Women in Dominican Republic protest ban on abortion

By Tamar Rosenfeld
June 21, 2021

NEW YORK — The Dominican Republic is one of four countries in Latin America — along with Honduras, Nicaragua and El Salvador — where abortion is completely illegal, no exceptions. Only four Latin American countries have legalized abortion: revolutionary Cuba, Uruguay, Guyana and, since December after mass mobilizations, Argentina.

Patricia Encarnacion and Gina Goico from the Butterfly Effect, a group that has organized actions in New York in solidarity with the fight for legal abortion in the Dominican Republic, explained this struggle at a Militant Labor Forum here May 29. They spoke along with Sara Lobman, Socialist Workers Party candidate for Manhattan Borough president.

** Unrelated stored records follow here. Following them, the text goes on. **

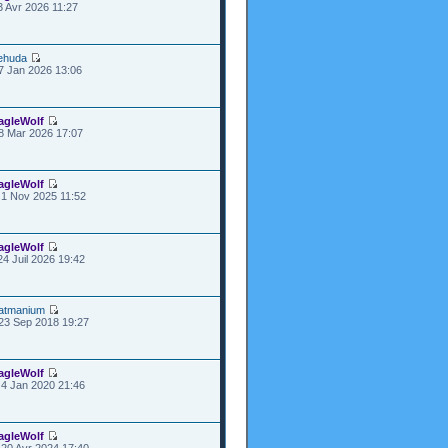
3 Avr 2026 11:27
ehuda
7 Jan 2026 13:06
agleWolf
8 Mar 2026 17:07
agleWolf
1 Nov 2025 11:52
agleWolf
24 Juil 2026 19:42
atmanium
23 Sep 2018 19:27
agleWolf
4 Jan 2020 21:46
agleWolf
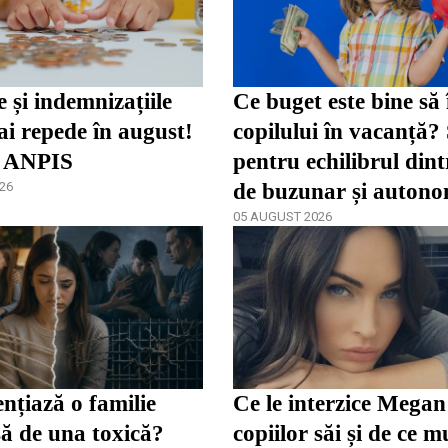
e și indemnizațiile
Ce buget este bine să 
i repede în august!
copilului în vacanță?
 ANPIS
pentru echilibrul dint
26
de buzunar și autono
05 AUGUST 2026
ențiază o familie
Ce le interzice Mega
ă de una toxică?
copiilor săi și de ce mu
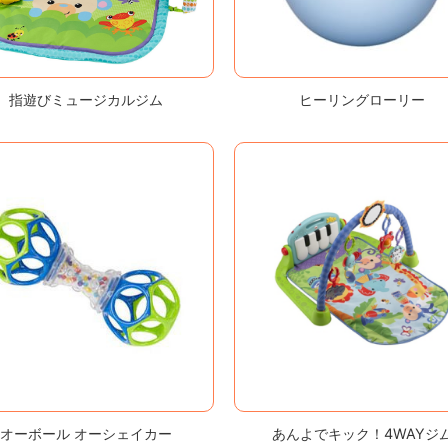
指遊びミュージカルジム
ヒーリングローリー
オーボール オーシェイカー
あんよでキック！4WAYジ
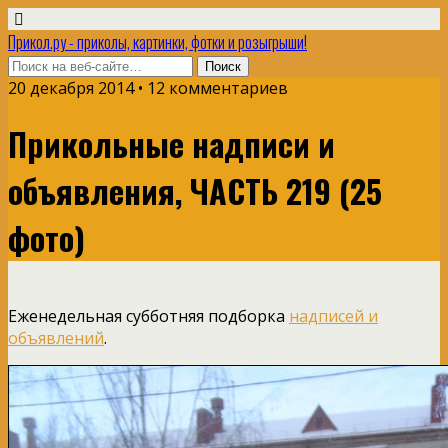
Прикол.ру - приколы, картинки, фотки и розыгрыши!
20 декабря 2014 • 12 комментариев
Прикольные надписи и
объявления, ЧАСТЬ 219 (25
фото)
Еженедельная субботняя подборка
надписей и
объявлений
.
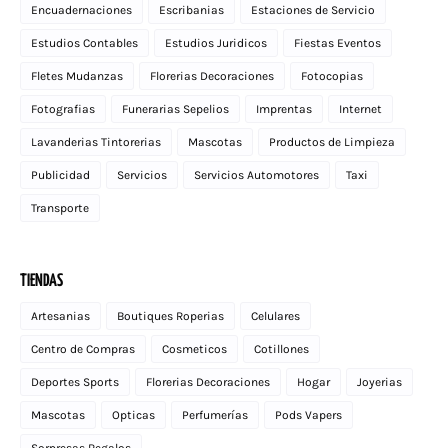
Encuadernaciones
Escribanias
Estaciones de Servicio
Estudios Contables
Estudios Juridicos
Fiestas Eventos
Fletes Mudanzas
Florerias Decoraciones
Fotocopias
Fotografias
Funerarias Sepelios
Imprentas
Internet
Lavanderias Tintorerias
Mascotas
Productos de Limpieza
Publicidad
Servicios
Servicios Automotores
Taxi
Transporte
TIENDAS
Artesanias
Boutiques Roperias
Celulares
Centro de Compras
Cosmeticos
Cotillones
Deportes Sports
Florerias Decoraciones
Hogar
Joyerias
Mascotas
Opticas
Perfumerías
Pods Vapers
Sorpresas Regalos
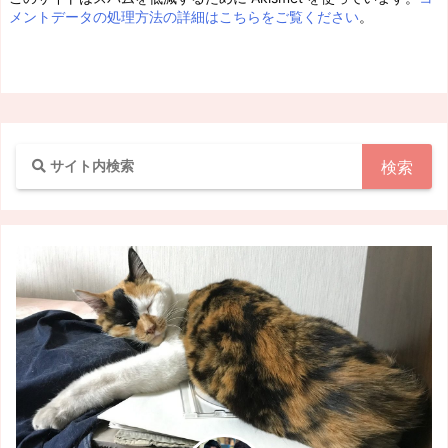
メントデータの処理方法の詳細はこちらをご覧ください
。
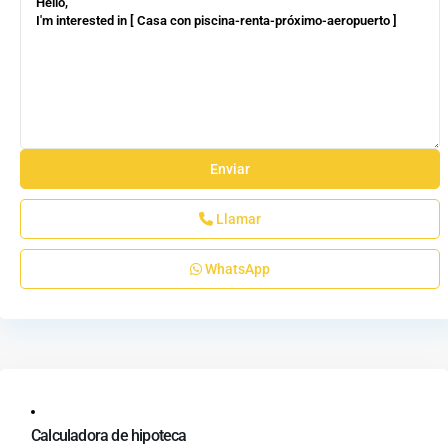
Llamar
WhatsApp
Calculadora de hipoteca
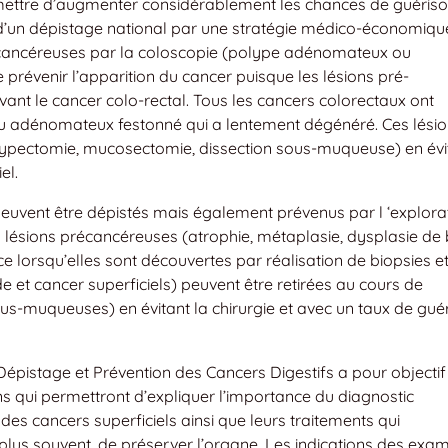
mettre d’augmenter considérablement les chances de guériso
et d’un dépistage national par une stratégie médico-économiqu
écancéreuses par la coloscopie (polype adénomateux ou
 prévenir l’apparition du cancer puisque les lésions pré-
ant le cancer colo-rectal. Tous les cancers colorectaux ont
 adénomateux festonné qui a lentement dégénéré. Ces lési
lypectomie, mucosectomie, dissection sous-muqueuse) en évi
el.
euvent être dépistés mais également prévenus par l ‘explora
s lésions précancéreuses (atrophie, métaplasie, dysplasie de
ce lorsqu’elles sont découvertes par réalisation de biopsies et
e et cancer superficiels) peuvent être retirées au cours de
s-muqueuses) en évitant la chirurgie et avec un taux de gué
épistage et Prévention des Cancers Digestifs a pour objectif
ons qui permettront d’expliquer l’importance du diagnostic
s cancers superficiels ainsi que leurs traitements qui
e plus souvent, de préserver l’organe. Les indications des exa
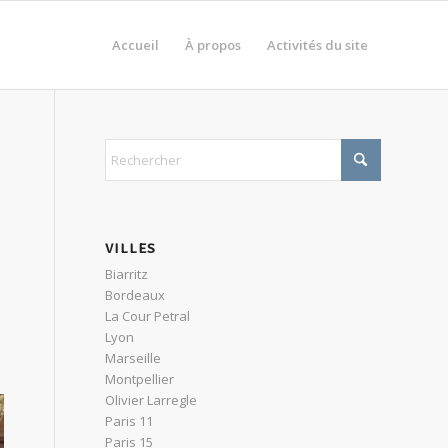
Accueil
À propos
Activités du site
VILLES
Biarritz
Bordeaux
La Cour Petral
Lyon
Marseille
Montpellier
Olivier Larregle
Paris 11
Paris 15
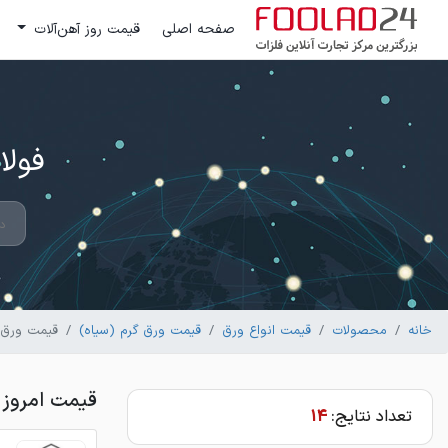
صفحه اصلی
قیمت روز آهن‌آلات
فولاد 24 ؛ بزرگترین مرکز تج
خانه
محصولات
قیمت انواع ورق
قیمت ورق گرم (سیاه)
قیمت ورق س
قیمت امروز 
تعداد نتایج:
14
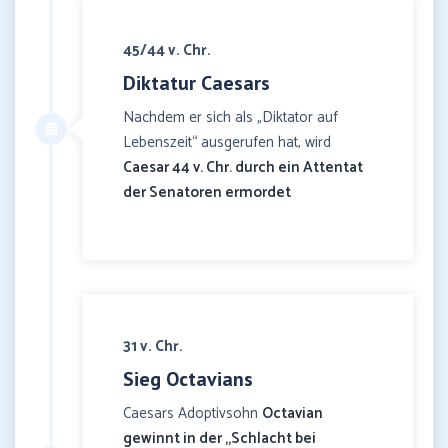
45/44 v. Chr.
Diktatur Caesars
Nachdem er sich als „Diktator auf
Lebenszeit“ ausgerufen hat, wird
Caesar 44 v. Chr. durch ein Attentat
der Senatoren ermordet
31 v. Chr.
Sieg Octavians
Caesars Adoptivsohn
Octavian
gewinnt in der „Schlacht bei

They described how an encampment was set up in front of the National Palace in Santo Domingo for 73 days, calling for adoption of the “three exceptions.” On its last day, May 23, there were internationally coordinated protests, including in New York City.

“The camp was dismantled because it was not sustainable,” Goico explained, but it mobilized “a new generation, including 18- to 20-year-olds, 10 people at a time sleeping in shifts, with lots of teach-ins.” Among those staffing the camp were members of Conamuca (Confederación Nacional de Mujeres Campesinas), a collective of women farmers, said Goico.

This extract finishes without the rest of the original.